The illusion was that the Soviets were constantly coming up with new types on an aggressive schedule, but the reality was that many of the types had serious shortcomings and the Soviets were diversifying their portfolio. These shortcomings were serious enough, it would be foolish for the Soviets to base their long-range nuclear forces on a single design. Designs like the SS-16 long-range mobile nuke were considered technical failures, but the Soviets would keep them in service.
Soviet Military Power could have explained all of this, but chose not to.
One of the most obvious examples of a pitch job is Chapter III: “Strategic and Space Defense Programs.”

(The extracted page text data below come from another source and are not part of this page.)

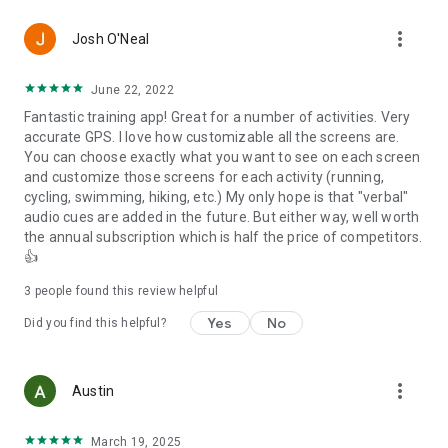
more_vert
⭐
Profiles
Josh O'Neal
:
✅ Multi Sport
✅ Running
June 22, 2022
✅ Cycling
Fantastic training app! Great for a number of activities. Very
✅ Walking
accurate GPS. I love how customizable all the screens are.
✅ Mountain Biking
You can choose exactly what you want to see on each screen
✅ E-Bike
and customize those screens for each activity (running,
✅ Skiing (Alpine, Nordic)
cycling, swimming, hiking, etc.) My only hope is that "verbal"
✅ Swimming (Outdoor)
audio cues are added in the future. But either way, well worth
✅ Workouts
the annual subscription which is half the price of competitors.
and more.
👍
⭐
Platform Links
:
3
people found this review helpful
Seamlessly share your achievements by uploading your data
to your prefered platform:
Yes
No
Did you find this helpful?
🔗 Email
🔗 Strava ™
🔗 Health Connect
more_vert
Austin
🔗 Stryd Power Center ™
🔗 Training Peaks ™
🔗 Relive ™
March 19, 2025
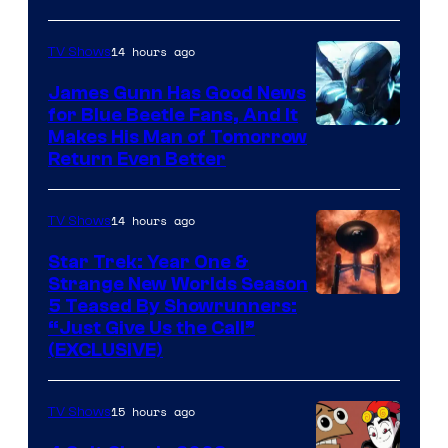
Prime
Video
14 hours ago
TV Shows
James Gunn Has Good News
for Blue Beetle Fans, And It
Makes His Man of Tomorrow
Return Even Better
14 hours ago
TV Shows
Star Trek: Year One &
Strange New Worlds Season
5 Teased By Showrunners:
“Just Give Us the Call”
(EXCLUSIVE)
15 hours ago
TV Shows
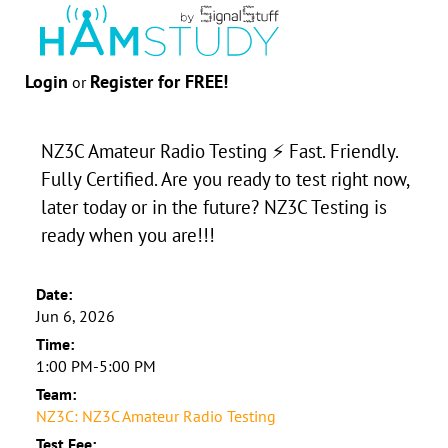
Login
Register for FREE!
or
NZ3C Amateur Radio Testing ⚡ Fast. Friendly.
Fully Certified. Are you ready to test right now,
later today or in the future? NZ3C Testing is
ready when you are!!!
Date:
Jun 6, 2026
Time:
1:00 PM-5:00 PM
Team:
NZ3C: NZ3C Amateur Radio Testing
Test Fee:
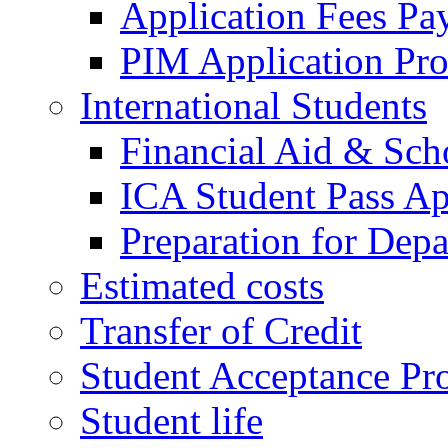
Application Fees Pa
PIM Application Pr
International Students
Financial Aid & Sch
ICA Student Pass Ap
Preparation for Depa
Estimated costs
Transfer of Credit
Student Acceptance Pr
Student life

The chapter is a rundown of Soviet advances in anti-missile defense and military space programs. At the time, the Pentagon was beginning to spend huge sums of money on the Strategic Defense Initiative. Derided by its critics as “Star Wars,” SDI envisioned using space and ground-based lasers to shoot down incoming Soviet nuclear missiles. Not surprisingly, Soviet Military Powerhad a few things to say about the state of similar Soviet programs in progress.
Soviet Military Power made ominous predictions about Soviet lasers, lasers powerful enough to shoot down incoming nuclear missiles, or disable satellites in orbit.
On page 44, it predicted that, “The strategic defense laser is probably in at least prototype stage of development and could be operational by the late 1980s.” On the same page, it said of anti-satellite lasers, “in the late 1980s, (the Soviet Union) could have prototype space-based laser weapons for use against satellites.” It went on to imply that there were working anti-satellite lasers at the Soviet research complex at Sary Shagan.
In 1989, as the Cold War was winding down, a team of Americans including physicists and a member of the House Armed Services Committee traveled to Sary Shagan. Of the three lasers at the facility, the most powerful was only able to generate a two-kilowatt beam — about as much as a sunbeam.
“It seems to me it pretty clearly is not a power laser and doesn’t represent any threat as a weapon,” said Rep. Jim Olin, a former electrical engineer for General Electric who toured the facility.